The year 2023 saw the market open up across the Niagara region with the average sale price in January coming in at $627,561 (Down nearly $30,000 from where the market ended the year 2022). Over the next 6 months ending June 2023 the average sale price increased every month except one (May) and ended the first half year at $736,491. That’s a six month increase of $108,930 or 17.36%. But look what happened beginning in July. July 2023 saw prices slip by $19,093 or 2.59%. And that downward trend continued every single month to the end of the year, with December 2023 recording an average sale price of $644,067, down $92,424 or 12.55% from June. Erasing all but $16,506 of the over $100,000 gained in the spring.
Now, let’s take a look at this year, 2024. We began the year with an average sale price in January of $650,178. Then, over the next 6 months, we saw average price gains every single month but one (April), ending the first half of the year at $744,110. A gain of $93,932 or 14.45%. Nice. Then along came July, and average prices dropped to $690,054, a one month decline of $54,056 or 7.26%. Or to put that in clearer perspective, June 2024 compared to June 2023 was up year over year $7,619 while July 2024 compared to one year ago July 2023 is down $27,344. In other words, based on the first month of the second half of 2024 we’re losing ground faster than we did in the comparable period last year.
Of course, one month does not a trend make. Quite puzzling however is when you weigh these changes in the light of the economic forces we talked about earlier. Over the past couple of months in 2024 we have seen the bank lower rates twice. That didn’t happen at all in 2023. So, shouldn’t that have the reverse effect? Shouldn’t we see an increase in prices as a result, or at the very least a slow down of the decline? One would think so. But not the case. One factor that will help shed light on what is going on is unit sales. Let’s take a look at the number of sales, month by month since January 2023.
In the first four months of 2024, each month outperformed the previous years corresponding monthly figures. Jan. 371 vs 312, Feb. 546 vs 461, Mar. 590 vs 585 and Apr. 634 vs 593. That’s a four-month difference of 190 units, an increase of 9.74%. The market was strengthening. People were becoming more confident and getting back into the market. But look at May-July.

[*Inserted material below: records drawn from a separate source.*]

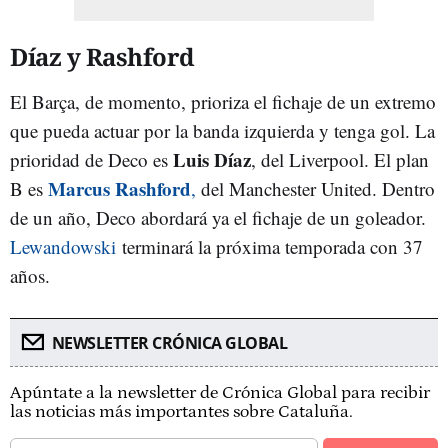
Díaz y Rashford
El Barça, de momento, prioriza el fichaje de un extremo
que pueda actuar por la banda izquierda y tenga gol. La
Luis Díaz
prioridad de Deco es
, del Liverpool. El plan
Marcus Rashford
B es
,
del Manchester United. Dentro
de un año, Deco abordará ya el fichaje de un goleador.
Lewandowski
terminará la próxima temporada con 37
años.
NEWSLETTER CRÓNICA GLOBAL
Apúntate a la newsletter de Crónica Global para recibir
las noticias más importantes sobre Cataluña.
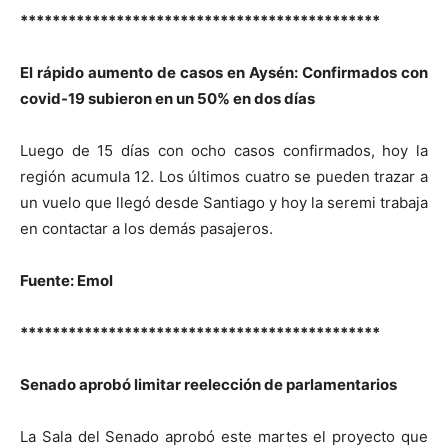
*********************************************
El rápido aumento de casos en Aysén: Confirmados con
covid-19 subieron en un 50% en dos días
Luego de 15 días con ocho casos confirmados, hoy la
región acumula 12. Los últimos cuatro se pueden trazar a
un vuelo que llegó desde Santiago y hoy la seremi trabaja
en contactar a los demás pasajeros.
Fuente: Emol
*********************************************
Senado aprobó limitar reelección de parlamentarios
La Sala del Senado aprobó este martes el proyecto que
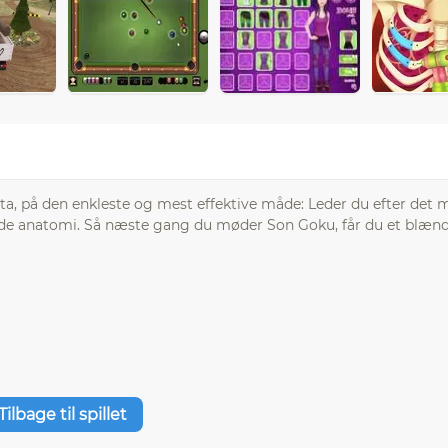
eta, på den enkleste og mest effektive måde: Leder du efter det
ejdede anatomi. Så næste gang du møder Son Goku, får du et blæn
Tilbage til spillet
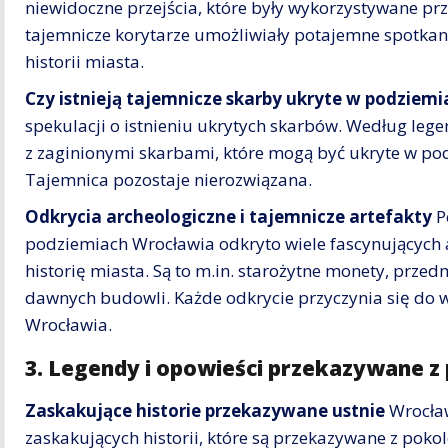
niewidoczne przejścia, które były wykorzystywane prze
tajemnicze korytarze umożliwiały potajemne spotkania
historii miasta.
Czy istnieją tajemnicze skarby ukryte w podziemi
spekulacji o istnieniu ukrytych skarbów. Według lege
z zaginionymi skarbami, które mogą być ukryte w pod
Tajemnica pozostaje nierozwiązana.
Odkrycia archeologiczne i tajemnicze artefakty
P
podziemiach Wrocławia odkryto wiele fascynujących a
historię miasta. Są to m.in. starożytne monety, prze
dawnych budowli. Każde odkrycie przyczynia się do w
Wrocławia.
3. Legendy i opowieści przekazywane z
Zaskakujące historie przekazywane ustnie
Wrocław
zaskakujących historii, które są przekazywane z poko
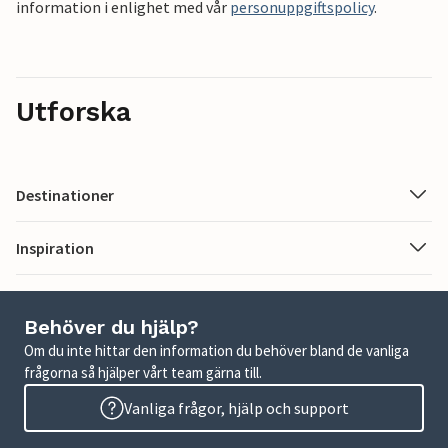
information i enlighet med vår
personuppgiftspolicy
.
Utforska
Destinationer
Inspiration
Behöver du hjälp?
Om du inte hittar den information du behöver bland de vanliga
frågorna så hjälper vårt team gärna till.
Vanliga frågor, hjälp och support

In 2023, 1,928 residential properties changed hands, while over the same three-month period in 2024, that total has dropped to 1,722. A decline of 206 units or 10.68%. What changed? Interest rates. The Bank of Canada began to drop interest rates and buyers began to hold off and take a ‘wait and see’ approach.
Here again this isn’t totally surprising. In our last month’s newsletter, we took a look at the real estate market in the early 1980’s. You will recall we saw staggering inflation rates about that time and incredible interest rate hikes brought into play to combat that trend. Shortly thereafter the Bank of Canada slashed interest rates drastically and rapidly, but the market still took 4-5 years to recover.
I don’t expect to experience that sluggish a recovery this time around. Primarily because we didn’t see anywhere near the interest rate hikes recorded in the early 80’s. And back then, a moderation brought mortgage rates to around 10%-11%. Still relatively high! Today, with only a few 1/4 point drops we’ll be back to very affordable borrowing rates certainly under 4%. People will only sit on the sidelines for so long. I believe at some point in the not-too-distant future with rates continuing to decline we’ll see the fulcrum tip and when that happens the buyer floodgates will open wide.